Front Immunol. 2019;10:2079

Authors: Coopmans EC, Chunharojrith P, Neggers SJCMM, van der Ent MW, Swagemakers SMA, Hollink IH, Barendregt BH, van der Spek PJ, van der Lely AJ, van Hagen PM, Dalm VASH

Abstract
Background: Primary antibody deficiencies (PADs) and anterior pituitary dysfunction are both rare conditions. However, recent studies have remarkably reported the occurrence of anterior pituitary dysfunction in PAD patients. Methods: In this cross-sectional, single-center study we evaluated the prevalence of endocrine disorders in adult PAD patients. Our study focused on common variable immunodeficiency (CVID), immunoglobulin G (IgG) subclass deficiency (IgGSD), and specific anti-polysaccharide antibody deficiency (SPAD). We assessed hormone levels, performed provocative tests and genetic testing in a subset of patients by direct sequencing of the nuclear factor kappa beta subunit 2 (NFKB2) gene and primary immunodeficiency (PID) gene panel testing by whole exome sequencing (WES). Results: Our results demonstrated that one out of 24 IgGSD/SPAD patients had secondary hypothyroidism and three out of 9 men with IgGSD/SPAD had secondary hypogonadism. Premature ovarian failure was observed in four out of 9 women with CVID and primary testicular failure in one out of 15 men with CVID. In two out of 26 CVID patients we found partial adrenal insufficiency (AI) and in one out of 18 patients with IgGSD/SPAD secondary AI was found. Moreover, in one out of 23 patients with CVID and in two out of 17 patients with IgGSD/SPAD severe growth hormone deficiency (GHD) was found, while one patient with IgGSD/SPAD showed mild GHD. Combined endocrine disorders were detected in two women with CVID (either partial secondary AI or autoimmune thyroiditis with primary hypogonadism) and in three men with IgGSD/SPAD (two with either mild GHD or secondary hypothyroidism combined with secondary hypogonadism, and one man with secondary AI and severe GHD).
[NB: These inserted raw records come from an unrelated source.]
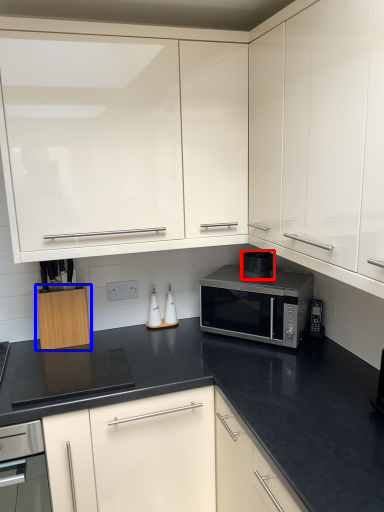 Question: Which object appears farthest to the camera in this image, appliance (highlighted by a red box) or cabinetry (highlighted by a blue box)?

Choices:
 (A) appliance
 (B) cabinetry

Answer: (A) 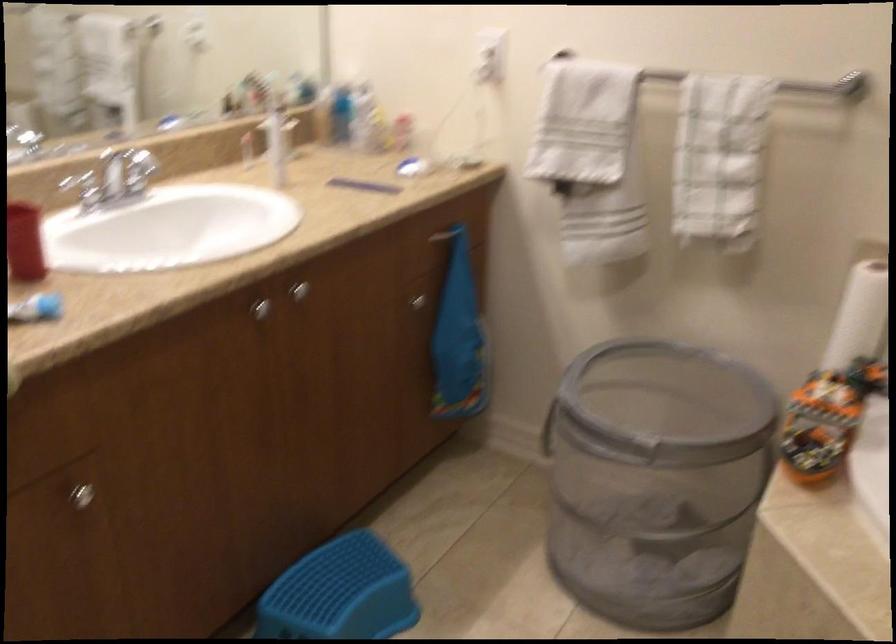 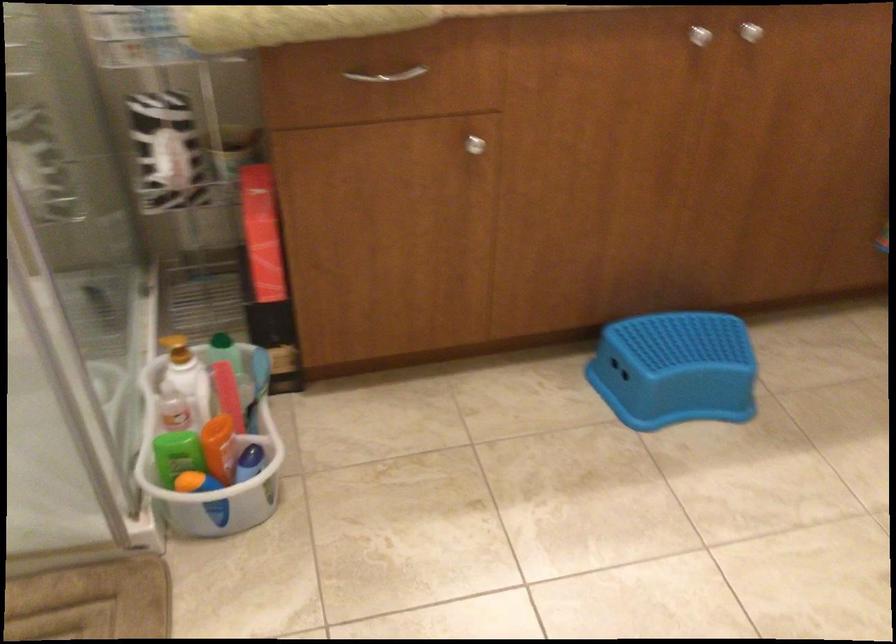 In the second image, find the point that corresponds to (x=291, y=288) in the first image.

(751, 32) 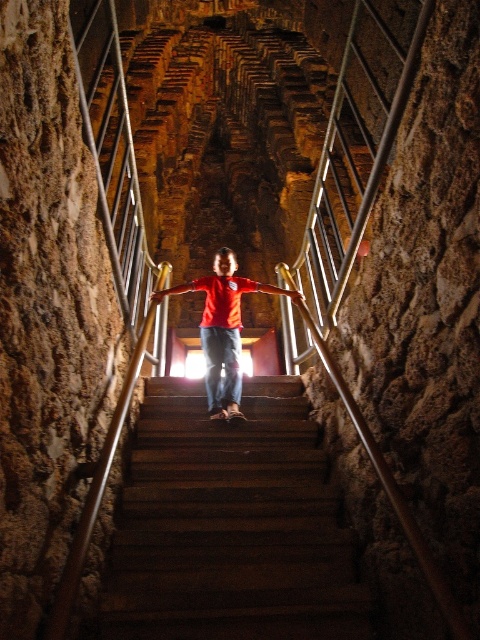 You are a drone operator trying to capture a photo of the wooden stairs at center. The drone is currently hovering at point (229,524). Is the drone above, below, or at the same level as the wooden stairs at center?

The point (229,524) marks the wooden stairs at center, so the drone is at the same level as the wooden stairs at center.

You are a painter who needs to place a 1.2 meter wide canvas on the wooden stairs at center. Considering the width of the matte red shirt at center, can the canvas fit on the stairs?

The wooden stairs at center have a width larger than the matte red shirt at center. Since the shirt is narrower than the stairs, the 1.2 meter wide canvas can fit on the wooden stairs at center provided the shirt isn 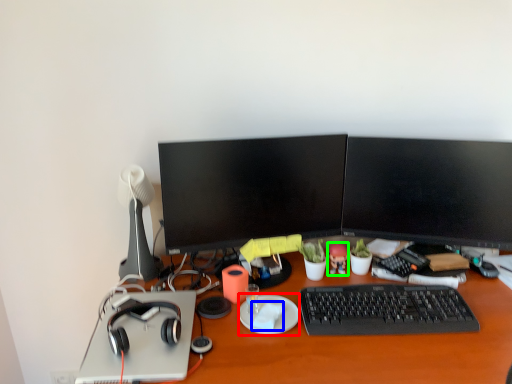 Question: Which object is the farthest from plate (highlighted by a red box)? Choose among these: notepad (highlighted by a blue box) or toy (highlighted by a green box).

Choices:
 (A) notepad
 (B) toy

Answer: (B) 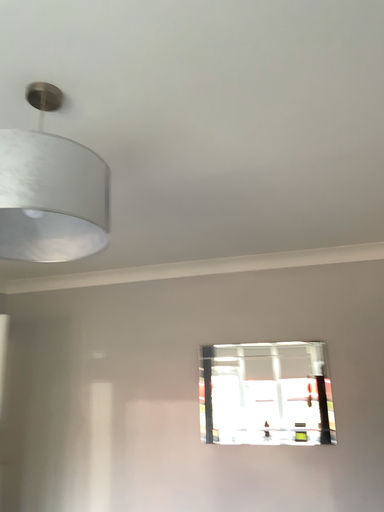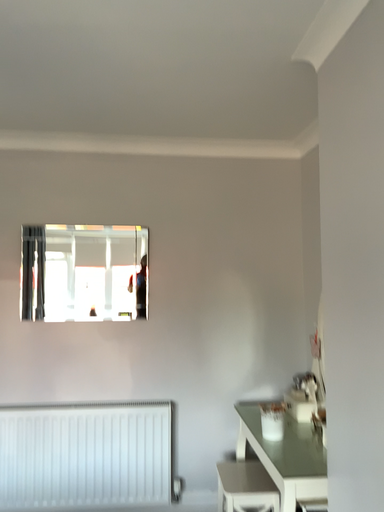 Question: How did the camera likely rotate when shooting the video?

Choices:
 (A) rotated downward
 (B) rotated upward

Answer: (A) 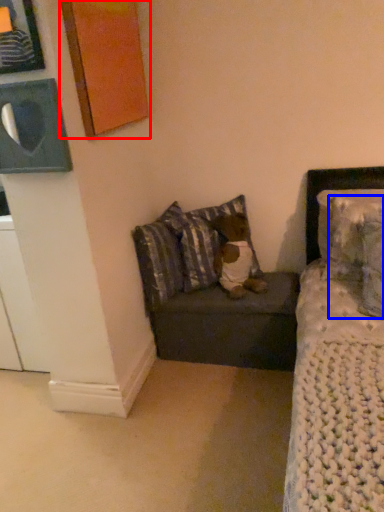 Question: Which point is closer to the camera, picture frame (highlighted by a red box) or pillow (highlighted by a blue box)?

Choices:
 (A) picture frame
 (B) pillow

Answer: (B) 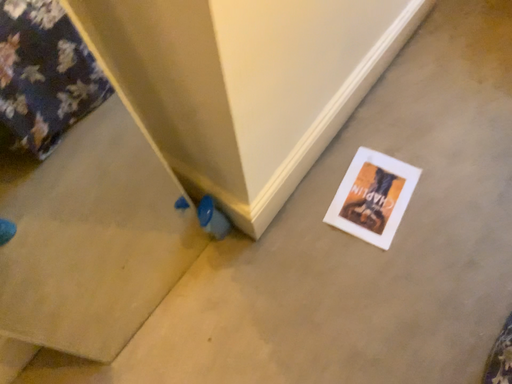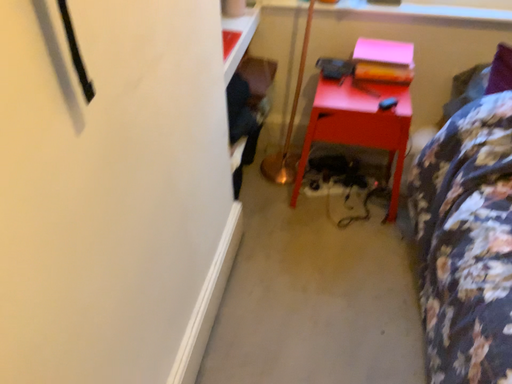 Question: How did the camera likely rotate when shooting the video?

Choices:
 (A) rotated downward
 (B) rotated upward

Answer: (B) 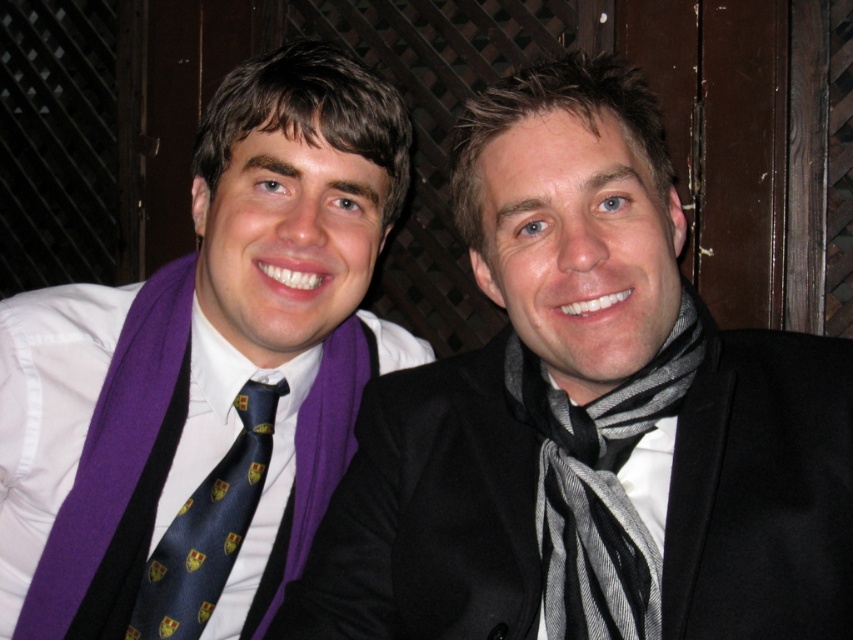 Which is more to the left, purple matte scarf at left or dark blue silk tie at center?

dark blue silk tie at center is more to the left.

Can you confirm if purple matte scarf at left is bigger than dark blue silk tie at center?

Indeed, purple matte scarf at left has a larger size compared to dark blue silk tie at center.

Is point (15, 554) positioned after point (161, 628)?

Yes, it is.

Where is `purple matte scarf at left`? This screenshot has height=640, width=853. purple matte scarf at left is located at coordinates (206, 372).

Is purple fabric scarf at left positioned behind purple matte scarf at left?

No, purple fabric scarf at left is in front of purple matte scarf at left.

Who is more distant from viewer, (602, 627) or (329, 460)?

Positioned behind is point (329, 460).

This screenshot has height=640, width=853. In order to click on purple fabric scarf at left in this screenshot , I will do `click(589, 417)`.

Who is higher up, purple fabric scarf at left or dark blue silk tie at center?

purple fabric scarf at left is higher up.

Who is more forward, (471,564) or (230,547)?

Point (471,564) is in front.

Between point (711, 481) and point (126, 628), which one is positioned in front?

Point (711, 481)

This screenshot has height=640, width=853. I want to click on purple fabric scarf at left, so click(x=589, y=417). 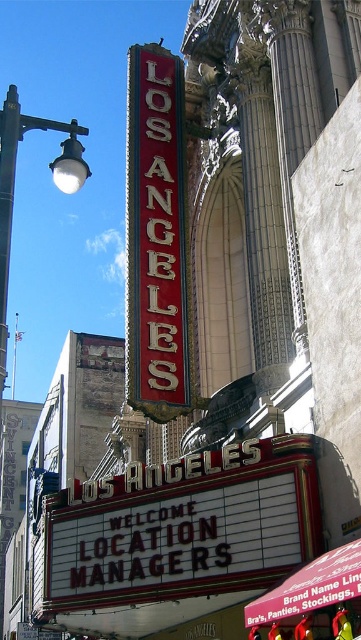 Between red enamel sign at upper center and white metal streetlight at upper left, which one is positioned higher?

Positioned higher is white metal streetlight at upper left.

Can you confirm if red enamel sign at upper center is positioned above white metal streetlight at upper left?

No.

Is point (164, 388) farther from viewer compared to point (54, 164)?

Yes.

Identify the location of red enamel sign at upper center. This screenshot has width=361, height=640. (155, 236). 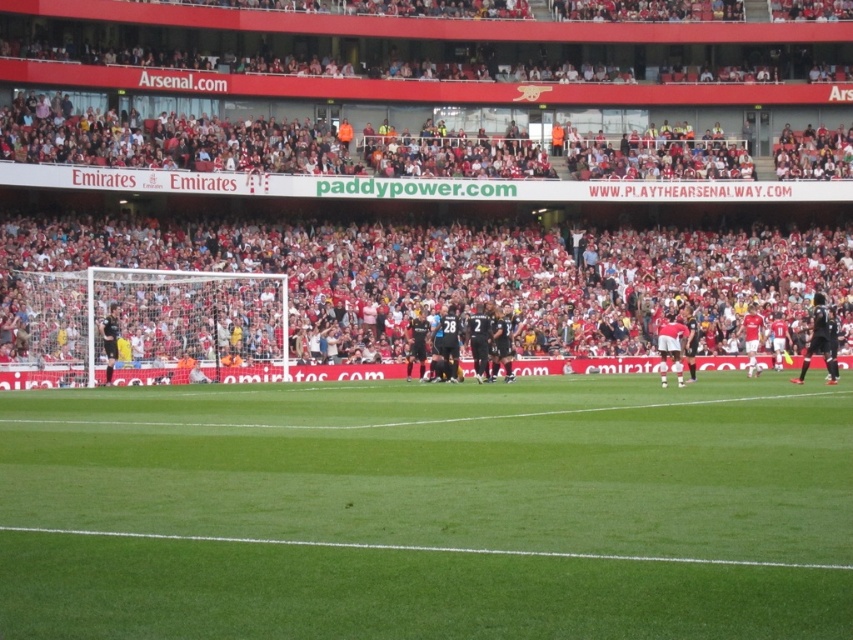 Is green grass at center thinner than red jersey at center?

In fact, green grass at center might be wider than red jersey at center.

Measure the distance between green grass at center and red jersey at center.

The distance of green grass at center from red jersey at center is 62.58 feet.

Which is in front, point (749, 577) or point (749, 364)?

Point (749, 577) is in front.

You are a GUI agent. You are given a task and a screenshot of the screen. Output one action in this format:
    pyautogui.click(x=<x>, y=<y>)
    Task: Click on the green grass at center
    This screenshot has height=640, width=853.
    Given the screenshot: What is the action you would take?
    pyautogui.click(x=428, y=509)

Can you confirm if white jersey at center is bigger than red jersey at center?

Indeed, white jersey at center has a larger size compared to red jersey at center.

Which is behind, point (682, 380) or point (751, 339)?

The point (751, 339) is more distant.

Between point (688, 340) and point (747, 372), which one is positioned behind?

Point (747, 372)

Locate an element on the screen. white jersey at center is located at coordinates (671, 346).

Does green grass at center appear over white jersey at center?

No, green grass at center is not above white jersey at center.

Find the location of a particular element. The width and height of the screenshot is (853, 640). green grass at center is located at coordinates (428, 509).

Image resolution: width=853 pixels, height=640 pixels. Find the location of `green grass at center`. green grass at center is located at coordinates (428, 509). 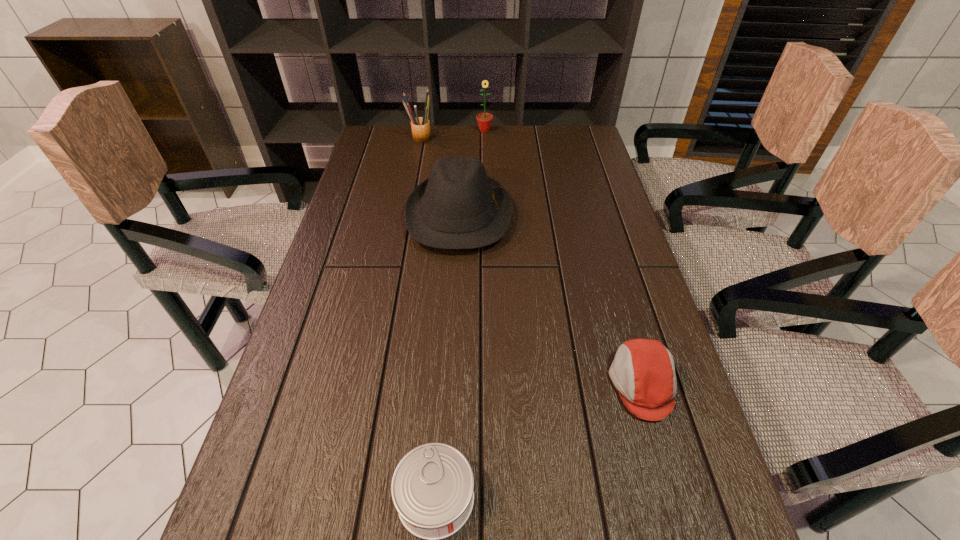 You are a GUI agent. You are given a task and a screenshot of the screen. Output one action in this format:
    pyautogui.click(x=<x>, y=<y>)
    Task: Click on the vacant area that lies between the third farthest object and the cap
    This screenshot has width=960, height=540.
    Given the screenshot: What is the action you would take?
    pyautogui.click(x=550, y=300)

This screenshot has height=540, width=960. In order to click on vacant point located between the cap and the pencil box in this screenshot , I will do `click(531, 261)`.

This screenshot has width=960, height=540. What are the coordinates of `free space between the third farthest object and the rightmost object` in the screenshot? It's located at (550, 300).

Identify which object is located as the fourth nearest to the can. Please provide its 2D coordinates. Your answer should be formatted as a tuple, i.e. [(x, y)], where the tuple contains the x and y coordinates of a point satisfying the conditions above.

[(484, 120)]

Locate which object ranks in proximity to the can. Please provide its 2D coordinates. Your answer should be formatted as a tuple, i.e. [(x, y)], where the tuple contains the x and y coordinates of a point satisfying the conditions above.

[(643, 371)]

What are the coordinates of `vacant space that satisfies the following two spatial constraints: 1. on the face of the sunflower; 2. on the front-facing side of the third farthest object` in the screenshot? It's located at (486, 216). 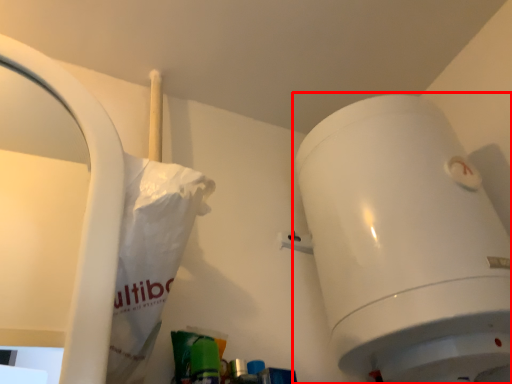 Question: In this image, where is toilet (annotated by the red box) located relative to paper bag?

Choices:
 (A) left
 (B) right

Answer: (B)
Genetic testing in a subset of patients did not reveal pathogenic variants in NFKB2 or other known PID-associated genes. Conclusion: This is the first study to describe a high prevalence of both anterior pituitary and end-organ endocrine dysfunction in adult PAD patients. As these endocrine disorders may cause considerable health burden, assessment of endocrine axes should be considered in PAD patients.